I'm on my second brew of hefeweizen and I got a healthy fermentation I think both times, however I have a question about yeast pitch.

Is it necessary to stir in yeast or shake the fermenter? My Instructions suggests shaking the fermenter(bucket) after pitch with airlock attached.

Cheers 🍻
 
Welcome to the obsession. IMO there's no need to stir or shake the fermenter after yeast pitch, unless you are trying to rouse the yeast if you have a stuck fermentation or something like that. At yeast pitch, I just pour my yeast in the fermenter, close it up and let the yeast do their thing.

Cheers!
 
In principle, the yeast start churning themselves as they make CO2 and rise toward the top. Being impatient, I always give the fermenter a little swirl after the pitch.

Brew on!
 
Just a follow up on my new yeast pitch results-

I just made two more 5 gal. batches of beer two days ago. I got two different results after I pitched the yeast and sealed the fermenter as suggested without mixing the yeast into the wort.
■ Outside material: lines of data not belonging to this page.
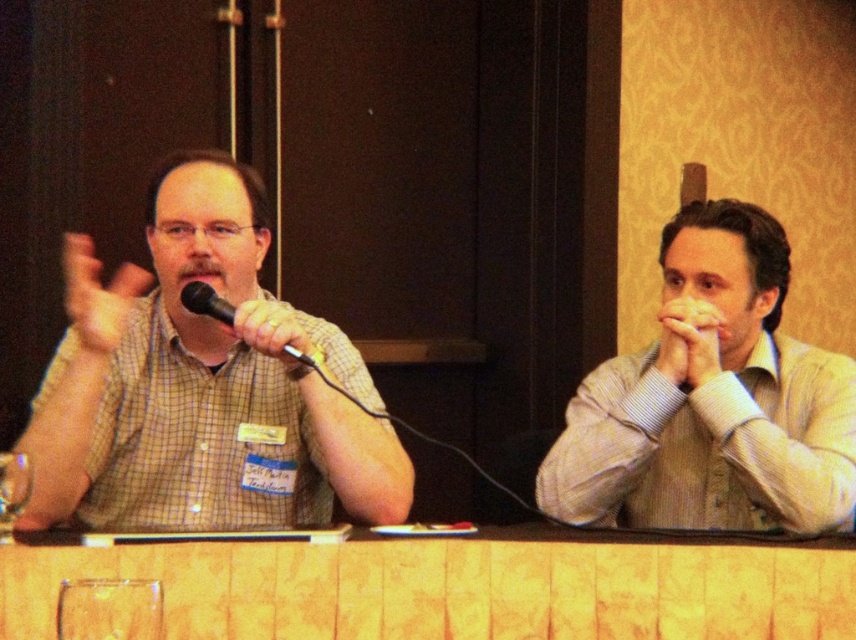 Question: From the image, what is the correct spatial relationship of matte yellow hand at upper left in relation to transparent glass at lower left?

Choices:
 (A) right
 (B) left

Answer: (B)

Question: Which of the following is the closest to the observer?

Choices:
 (A) (88, 304)
 (B) (684, 348)
 (C) (716, 353)
 (D) (390, 490)

Answer: (A)

Question: Does matte yellow hand at upper left appear on the right side of black metallic microphone at center?

Choices:
 (A) yes
 (B) no

Answer: (B)

Question: Which object is farther from the camera taking this photo?

Choices:
 (A) smooth skin hands at center
 (B) matte black microphone at center
 (C) wooden table at center

Answer: (A)

Question: Does checkered fabric shirt at left have a larger size compared to smooth skin hands at center?

Choices:
 (A) no
 (B) yes

Answer: (B)

Question: Which point is farther to the camera?

Choices:
 (A) matte black microphone at center
 (B) smooth skin hands at center
 (C) wooden table at center

Answer: (B) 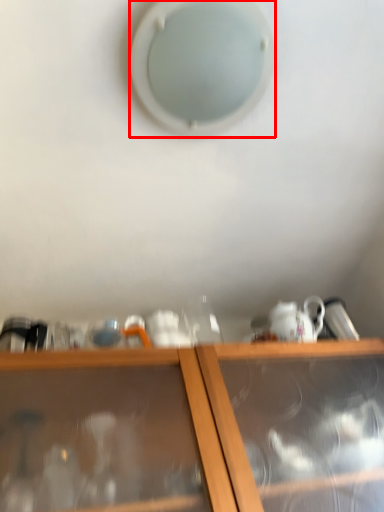 Question: In this image, where is hole (annotated by the red box) located relative to shelf?

Choices:
 (A) left
 (B) right

Answer: (A) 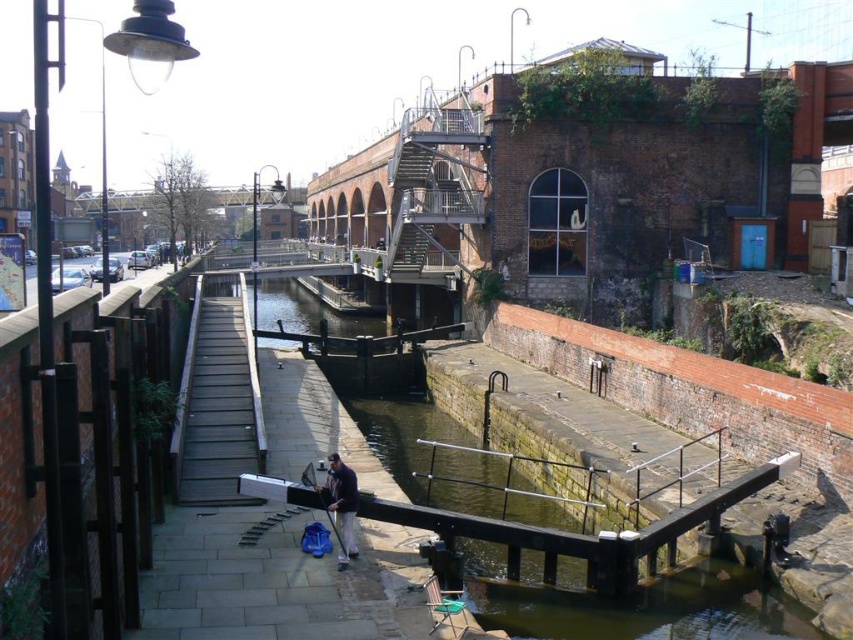 From the picture: You are a maintenance worker needing to place a 1.5 meter wide equipment on the wooden planks dock at center or the dark blue fabric at center. Which surface can accommodate it based on their widths?

The wooden planks dock at center has a greater width than the dark blue fabric at center. Therefore, the equipment can be placed on the wooden planks dock at center since it is wider than the dark blue fabric at center.

You are standing at the edge of the canal looking towards the lock system. There are two points marked in the scene, one at coordinates point (259,404) and another at point (328,488). Which of these points is closer to your current position?

Point (259,404) is closer to your current position because it is further to the viewer than point (328,488). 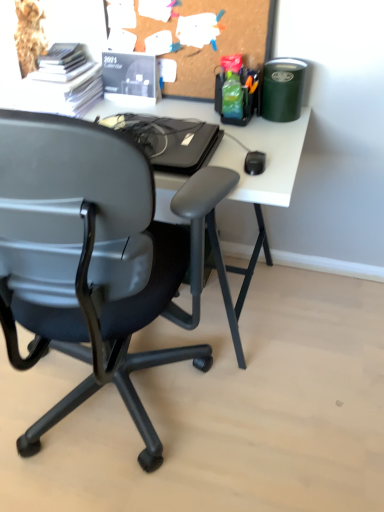 You are a GUI agent. You are given a task and a screenshot of the screen. Output one action in this format:
    pyautogui.click(x=<x>, y=<y>)
    Task: Click on the free space in front of translucent plastic organizer at upper right, acting as the second stationery starting from the right
    Image resolution: width=384 pixels, height=512 pixels.
    Given the screenshot: What is the action you would take?
    pyautogui.click(x=258, y=132) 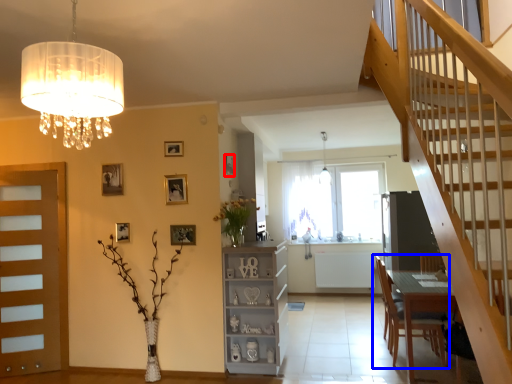 Question: Which object appears closest to the camera in this image, picture frame (highlighted by a red box) or chair (highlighted by a blue box)?

Choices:
 (A) picture frame
 (B) chair

Answer: (B) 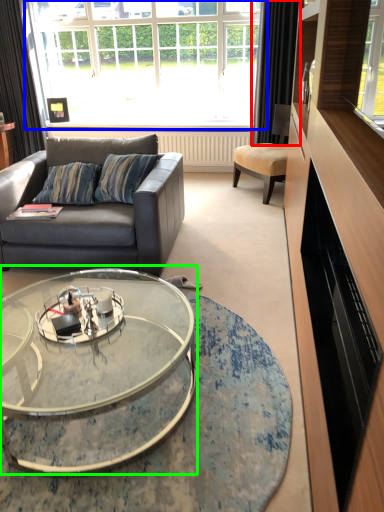 Question: Estimate the real-world distances between objects in this image. Which object is closer to curtain (highlighted by a red box), window (highlighted by a blue box) or coffee table (highlighted by a green box)?

Choices:
 (A) window
 (B) coffee table

Answer: (A)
What I noticed is the fermentation took longer to take off, fermentation lasted longer, and wasn't as aggressive like needing a blow off and all that on 1 batch.

On the other identical batch, I had little to no activity in the airlock. Has been 48 hours. I peeled back the lid (bucket fermenter) and I see a layer of Krausen and hop material so I assume fermentation is taking place? Guess we will see in a week or so with FG test
 
Welcome to the madness we call a hobby. The reason for shaking the fermenter is to mix the yeast into the wort quicker and introduce the yeasties to the oxygen and sugars they need to propagate and convert the sugars into alcohol. While eventually the same action will take place without shaking or swirling, as you are experiencing it simply takes longer. There is a risk of producing off flavors when the lag time is significant. The sooner the yeast gets to work the better.
 
Welcome to the madness we call a hobby. The reason for shaking the fermenter is to mix the yeast into the wort quicker and introduce the yeasties to the oxygen and sugars they need to propagate and convert the sugars into alcohol. While eventually the same action will take place without shaking or swirling, as you are experiencing it simply takes longer. There is a risk of producing off flavors when the lag time is significant. The sooner the yeast gets to work the better.
Right on! Thats what I was thinking, it's just lagging some. Ill give my fermenter a little swirl to try and rouse the yeast. Thanks for the response! Cheers 🍻
 
The batch seemed to have turned out good so far even with the sluggish fermentation! Taste test seems good.

Its been 8 days and I'm exactly at target final gravity of 1.015. Is it too soon to bottle? I am not doing a secondary this time round.